- YOUR TASK -
After locating the line that holds "linki üzerinden detayları", copy that line and all that follow it word for word through the end of the data, with no pictures.

- SOURCE DATA -
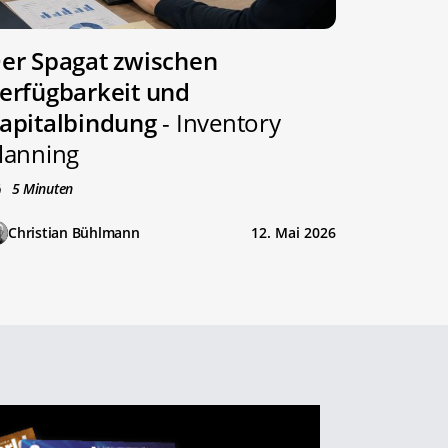
er Spagat zwischen
erfügbarkeit und
apitalbindung
- Inventory
lanning
5 Minuten
Christian Bühlmann
12. Mai 2026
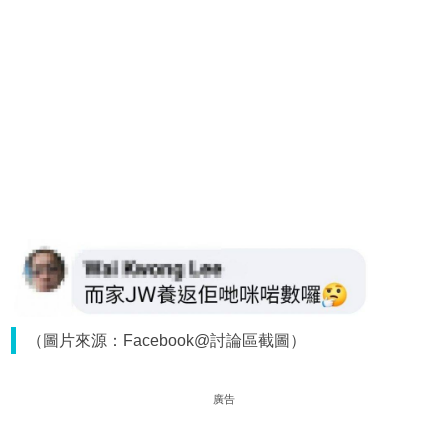
（圖片來源：Facebook@討論區截圖）
廣告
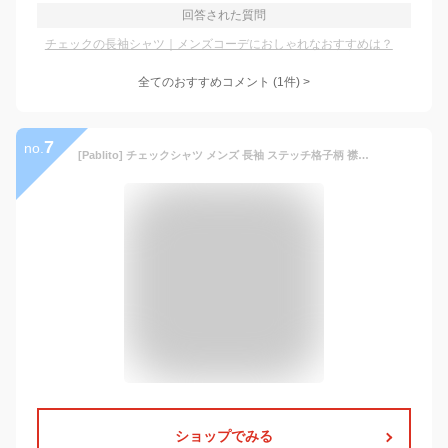
回答された質問
チェックの長袖シャツ｜メンズコーデにおしゃれなおすすめは？
全てのおすすめコメント
(
1
件)
>
7
no.
[Pablito] チェックシャツ メンズ 長袖 ステッチ格子柄 襟付き ゆったり カジュアル 春 夏 秋 ポリエステル 軽量 大きいサイズ M〜3XL (JP, アルファベット, L, ネイビー)
ショップでみる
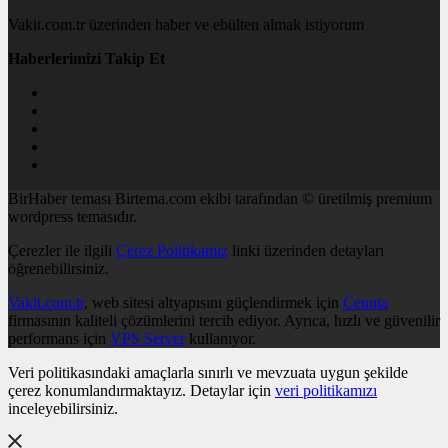
Vakit.com.tr üzerinden haber ve ebülten almak istiyorum
Haberlerimizi Takip Et
BirHaber teması Birtema.com ekibi tarafından © üretilmiş premium
wordpress temasıdır.
Çerezler ile ilgili
Çerez Politikamız
linki üzerinden detayları
öğrenebilirsiniz.
Vakit.com.tr
, web sitesi altyapısını güçlendirmek için
Cenuta
firmasının kaliteli çözümlerini tercih ediyor. Ayrıca, hızlı ve güvenilir
performans için
VPS Server
kullanıyor.
Veri politikasındaki amaçlarla sınırlı ve mevzuata uygun şekilde
çerez konumlandırmaktayız. Detaylar için
veri politikamızı
inceleyebilirsiniz.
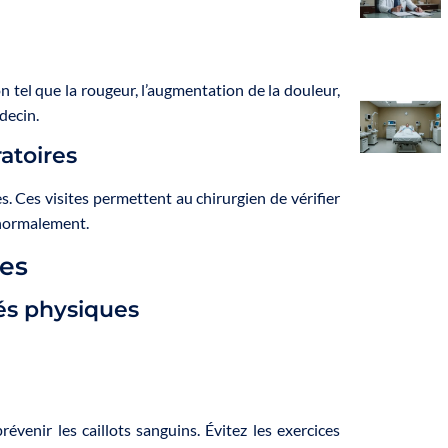
on tel que la rougeur, l’augmentation de la douleur,
decin.
atoires
. Ces visites permettent au chirurgien de vérifier
 normalement.
nes
és physiques
enir les caillots sanguins. Évitez les exercices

- EXERCISE RESPONSE -
linki üzerinden detayları
öğrenebilirsiniz.
Vakit.com.tr
, web sitesi altyapısını güçlendirmek için
Cenuta
firmasının kaliteli çözümlerini tercih ediyor. Ayrıca, hızlı ve güvenilir
performans için
VPS Server
kullanıyor.
Veri politikasındaki amaçlarla sınırlı ve mevzuata uygun şekilde
çerez konumlandırmaktayız. Detaylar için
veri politikamızı
inceleyebilirsiniz.
on tel que la rougeur, l’augmentation de la douleur,
decin.
atoires
. Ces visites permettent au chirurgien de vérifier
 normalement.
nes
és physiques
enir les caillots sanguins. Évitez les exercices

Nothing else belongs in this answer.